▶ Work instruction:
Restate the listing that follows word for word, without its pictures.

▶ Extracted material:
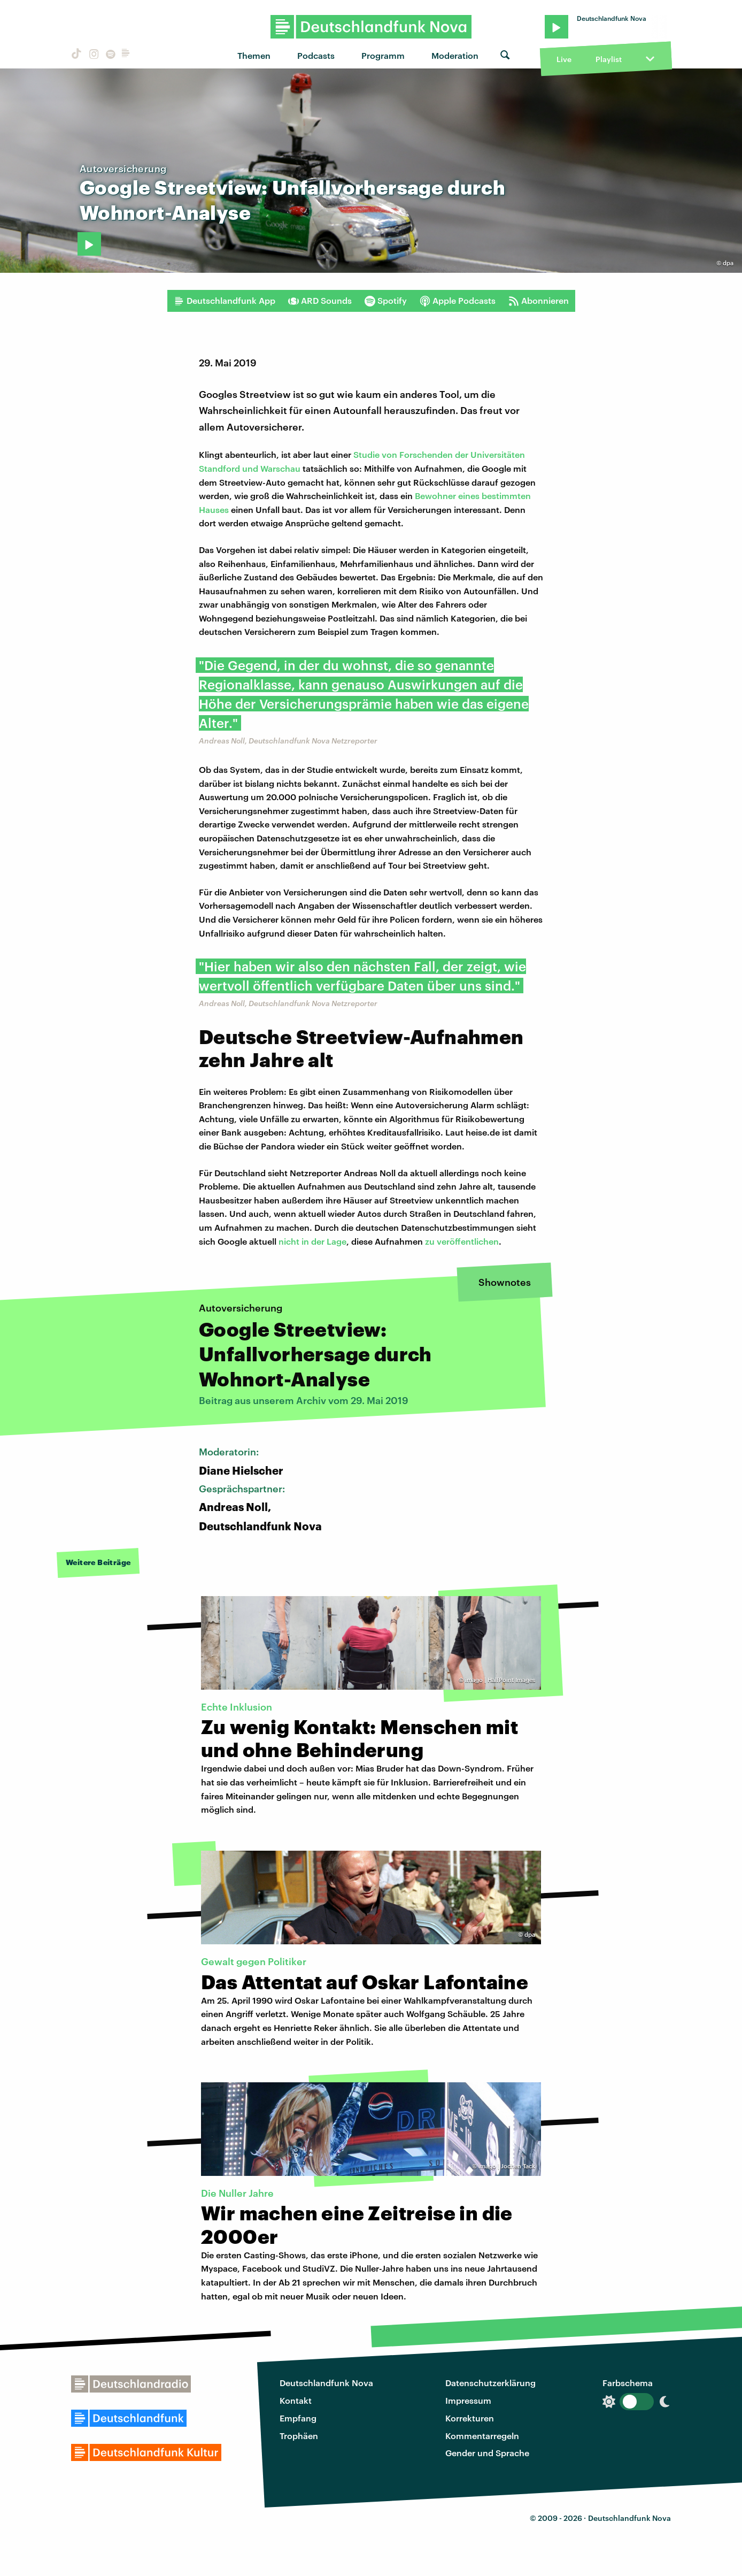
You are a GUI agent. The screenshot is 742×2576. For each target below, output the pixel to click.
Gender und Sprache (487, 2453)
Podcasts (316, 55)
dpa (728, 262)
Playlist (609, 59)
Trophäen (299, 2436)
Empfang (298, 2418)
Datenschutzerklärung (490, 2383)
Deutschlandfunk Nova (326, 2383)
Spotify (386, 300)
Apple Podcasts (458, 300)
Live (563, 59)
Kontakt (296, 2400)
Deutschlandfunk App (224, 300)
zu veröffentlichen (462, 1241)
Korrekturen (469, 2418)
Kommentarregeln (482, 2436)
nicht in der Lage (311, 1241)
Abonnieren (538, 300)
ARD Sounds (320, 300)
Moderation (454, 55)
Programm (383, 55)
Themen (253, 55)
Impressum (468, 2400)
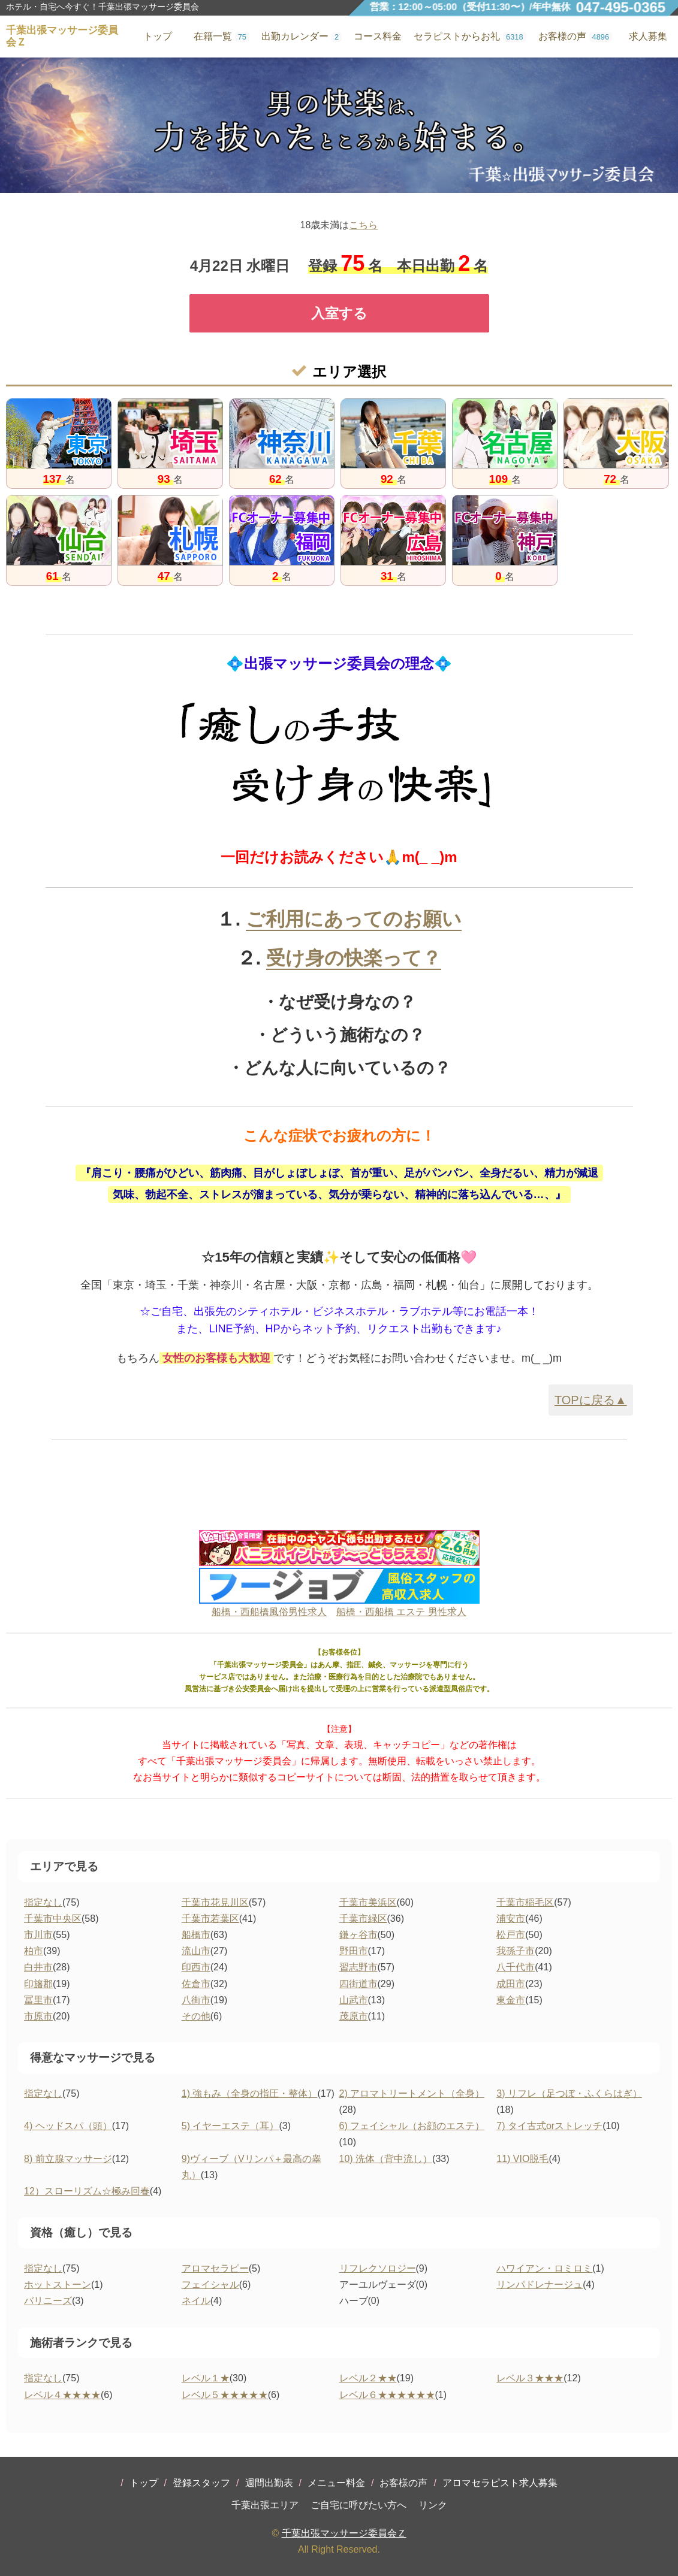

▶ Result:
You are a GUI agent. The screenshot is 742×2576. For each target below, output the pixel to click.
Gender und Sprache (487, 2453)
Podcasts (316, 55)
dpa (728, 262)
Playlist (609, 59)
Trophäen (299, 2436)
Empfang (298, 2418)
Datenschutzerklärung (490, 2383)
Deutschlandfunk Nova (326, 2383)
Spotify (386, 300)
Apple Podcasts (458, 300)
Live (563, 59)
Kontakt (296, 2400)
Deutschlandfunk App (224, 300)
zu veröffentlichen (462, 1241)
Korrekturen (469, 2418)
Kommentarregeln (482, 2436)
nicht in der Lage (311, 1241)
Abonnieren (538, 300)
ARD Sounds (320, 300)
Moderation (454, 55)
Programm (383, 55)
Themen (253, 55)
Impressum (468, 2400)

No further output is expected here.